_DATA TO USE_:
■ ■ ■ ■ ■ ■ ■
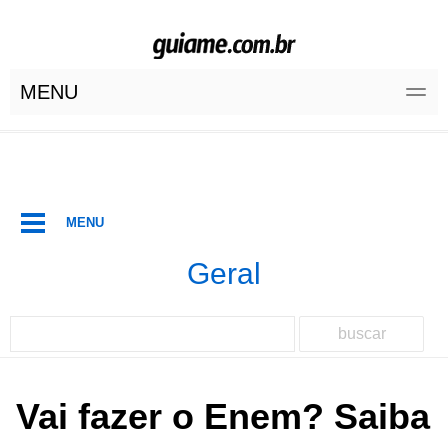
MENU
MENU
Geral
buscar
Vai fazer o Enem? Saiba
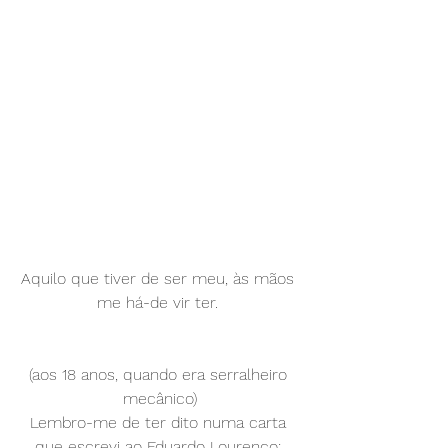
Aquilo que tiver de ser meu, às mãos 
me há-de vir ter. 
(aos 18 anos, quando era serralheiro 
mecânico)
Lembro-me de ter dito numa carta 
que escrevi ao Eduardo Lourenço:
■ ■ ■ ■ ■ ■ ■
_YOUR ASSIGNMENT_: Without the pictures, write out all of the material exactly.

_TASK ANSWER_:
MENU
MENU
Geral
buscar
Vai fazer o Enem? Saiba
Aquilo que tiver de ser meu, às mãos 
me há-de vir ter. 
(aos 18 anos, quando era serralheiro 
mecânico)
Lembro-me de ter dito numa carta 
que escrevi ao Eduardo Lourenço:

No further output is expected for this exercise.